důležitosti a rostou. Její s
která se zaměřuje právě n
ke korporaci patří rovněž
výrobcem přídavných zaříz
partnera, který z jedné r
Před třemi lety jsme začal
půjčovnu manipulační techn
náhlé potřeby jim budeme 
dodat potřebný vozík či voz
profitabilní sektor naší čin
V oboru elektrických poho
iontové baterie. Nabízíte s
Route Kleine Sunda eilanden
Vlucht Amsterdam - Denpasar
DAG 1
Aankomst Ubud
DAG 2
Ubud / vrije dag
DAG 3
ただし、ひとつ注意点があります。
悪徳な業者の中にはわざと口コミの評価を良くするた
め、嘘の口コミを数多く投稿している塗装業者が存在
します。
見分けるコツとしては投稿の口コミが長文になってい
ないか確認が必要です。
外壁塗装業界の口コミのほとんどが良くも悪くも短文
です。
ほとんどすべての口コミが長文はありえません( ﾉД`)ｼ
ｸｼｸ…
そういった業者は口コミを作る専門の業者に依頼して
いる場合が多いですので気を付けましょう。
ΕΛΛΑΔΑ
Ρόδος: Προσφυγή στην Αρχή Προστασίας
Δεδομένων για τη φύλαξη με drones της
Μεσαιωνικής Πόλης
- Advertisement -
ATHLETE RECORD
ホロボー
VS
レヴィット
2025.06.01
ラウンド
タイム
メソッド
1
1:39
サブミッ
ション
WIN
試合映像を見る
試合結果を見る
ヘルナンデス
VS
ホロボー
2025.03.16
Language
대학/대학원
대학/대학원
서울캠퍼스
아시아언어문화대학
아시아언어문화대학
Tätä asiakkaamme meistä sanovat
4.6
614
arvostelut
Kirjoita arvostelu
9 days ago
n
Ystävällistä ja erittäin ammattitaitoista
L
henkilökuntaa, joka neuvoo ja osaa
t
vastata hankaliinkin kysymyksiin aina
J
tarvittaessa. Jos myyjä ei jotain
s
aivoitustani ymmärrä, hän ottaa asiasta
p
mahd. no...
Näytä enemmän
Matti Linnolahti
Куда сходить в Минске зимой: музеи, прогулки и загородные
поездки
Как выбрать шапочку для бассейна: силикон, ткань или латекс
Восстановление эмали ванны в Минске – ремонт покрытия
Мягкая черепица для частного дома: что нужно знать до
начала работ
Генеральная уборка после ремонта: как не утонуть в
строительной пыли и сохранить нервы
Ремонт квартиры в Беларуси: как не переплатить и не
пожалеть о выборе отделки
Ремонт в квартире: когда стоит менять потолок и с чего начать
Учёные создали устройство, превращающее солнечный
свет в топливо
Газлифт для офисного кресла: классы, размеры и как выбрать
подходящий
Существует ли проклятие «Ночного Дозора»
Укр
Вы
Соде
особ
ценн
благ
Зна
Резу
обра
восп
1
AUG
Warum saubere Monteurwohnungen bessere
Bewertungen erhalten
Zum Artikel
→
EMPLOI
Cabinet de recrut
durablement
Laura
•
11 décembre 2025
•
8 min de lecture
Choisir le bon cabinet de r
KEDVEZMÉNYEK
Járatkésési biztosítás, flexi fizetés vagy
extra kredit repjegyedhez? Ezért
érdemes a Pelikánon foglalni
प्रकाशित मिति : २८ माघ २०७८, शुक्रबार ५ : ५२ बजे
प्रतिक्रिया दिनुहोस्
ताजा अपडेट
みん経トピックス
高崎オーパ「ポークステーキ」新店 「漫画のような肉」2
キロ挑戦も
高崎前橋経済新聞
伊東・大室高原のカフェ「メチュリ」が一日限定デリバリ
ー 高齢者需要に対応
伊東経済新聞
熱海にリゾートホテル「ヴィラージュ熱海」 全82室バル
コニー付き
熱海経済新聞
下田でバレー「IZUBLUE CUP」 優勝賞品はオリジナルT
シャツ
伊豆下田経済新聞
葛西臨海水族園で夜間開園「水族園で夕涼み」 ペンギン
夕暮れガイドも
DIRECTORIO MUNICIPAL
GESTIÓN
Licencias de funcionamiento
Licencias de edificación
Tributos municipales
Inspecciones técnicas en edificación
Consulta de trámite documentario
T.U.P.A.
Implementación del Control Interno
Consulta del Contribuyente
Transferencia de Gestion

### Requirement:
Please repeat the material above, word for word and in full.

### Response for this exercise:
důležitosti a rostou. Její s
která se zaměřuje právě n
ke korporaci patří rovněž
výrobcem přídavných zaříz
partnera, který z jedné r
Před třemi lety jsme začal
půjčovnu manipulační techn
náhlé potřeby jim budeme 
dodat potřebný vozík či voz
profitabilní sektor naší čin
V oboru elektrických poho
iontové baterie. Nabízíte s
Route Kleine Sunda eilanden
Vlucht Amsterdam - Denpasar
DAG 1
Aankomst Ubud
DAG 2
Ubud / vrije dag
DAG 3
ただし、ひとつ注意点があります。
悪徳な業者の中にはわざと口コミの評価を良くするた
め、嘘の口コミを数多く投稿している塗装業者が存在
します。
見分けるコツとしては投稿の口コミが長文になってい
ないか確認が必要です。
外壁塗装業界の口コミのほとんどが良くも悪くも短文
です。
ほとんどすべての口コミが長文はありえません( ﾉД`)ｼ
ｸｼｸ…
そういった業者は口コミを作る専門の業者に依頼して
いる場合が多いですので気を付けましょう。
ΕΛΛΑΔΑ
Ρόδος: Προσφυγή στην Αρχή Προστασίας
Δεδομένων για τη φύλαξη με drones της
Μεσαιωνικής Πόλης
- Advertisement -
ATHLETE RECORD
ホロボー
VS
レヴィット
2025.06.01
ラウンド
タイム
メソッド
1
1:39
サブミッ
ション
WIN
試合映像を見る
試合結果を見る
ヘルナンデス
VS
ホロボー
2025.03.16
Language
대학/대학원
대학/대학원
서울캠퍼스
아시아언어문화대학
아시아언어문화대학
Tätä asiakkaamme meistä sanovat
4.6
614
arvostelut
Kirjoita arvostelu
9 days ago
n
Ystävällistä ja erittäin ammattitaitoista
L
henkilökuntaa, joka neuvoo ja osaa
t
vastata hankaliinkin kysymyksiin aina
J
tarvittaessa. Jos myyjä ei jotain
s
aivoitustani ymmärrä, hän ottaa asiasta
p
mahd. no...
Näytä enemmän
Matti Linnolahti
Куда сходить в Минске зимой: музеи, прогулки и загородные
поездки
Как выбрать шапочку для бассейна: силикон, ткань или латекс
Восстановление эмали ванны в Минске – ремонт покрытия
Мягкая черепица для частного дома: что нужно знать до
начала работ
Генеральная уборка после ремонта: как не утонуть в
строительной пыли и сохранить нервы
Ремонт квартиры в Беларуси: как не переплатить и не
пожалеть о выборе отделки
Ремонт в квартире: когда стоит менять потолок и с чего начать
Учёные создали устройство, превращающее солнечный
свет в топливо
Газлифт для офисного кресла: классы, размеры и как выбрать
подходящий
Существует ли проклятие «Ночного Дозора»
Укр
Вы
Соде
особ
ценн
благ
Зна
Резу
обра
восп
1
AUG
Warum saubere Monteurwohnungen bessere
Bewertungen erhalten
Zum Artikel
→
EMPLOI
Cabinet de recrut
durablement
Laura
•
11 décembre 2025
•
8 min de lecture
Choisir le bon cabinet de r
KEDVEZMÉNYEK
Járatkésési biztosítás, flexi fizetés vagy
extra kredit repjegyedhez? Ezért
érdemes a Pelikánon foglalni
प्रकाशित मिति : २८ माघ २०७८, शुक्रबार ५ : ५२ बजे
प्रतिक्रिया दिनुहोस्
ताजा अपडेट
みん経トピックス
高崎オーパ「ポークステーキ」新店 「漫画のような肉」2
キロ挑戦も
高崎前橋経済新聞
伊東・大室高原のカフェ「メチュリ」が一日限定デリバリ
ー 高齢者需要に対応
伊東経済新聞
熱海にリゾートホテル「ヴィラージュ熱海」 全82室バル
コニー付き
熱海経済新聞
下田でバレー「IZUBLUE CUP」 優勝賞品はオリジナルT
シャツ
伊豆下田経済新聞
葛西臨海水族園で夜間開園「水族園で夕涼み」 ペンギン
夕暮れガイドも
DIRECTORIO MUNICIPAL
GESTIÓN
Licencias de funcionamiento
Licencias de edificación
Tributos municipales
Inspecciones técnicas en edificación
Consulta de trámite documentario
T.U.P.A.
Implementación del Control Interno
Consulta del Contribuyente
Transferencia de Gestion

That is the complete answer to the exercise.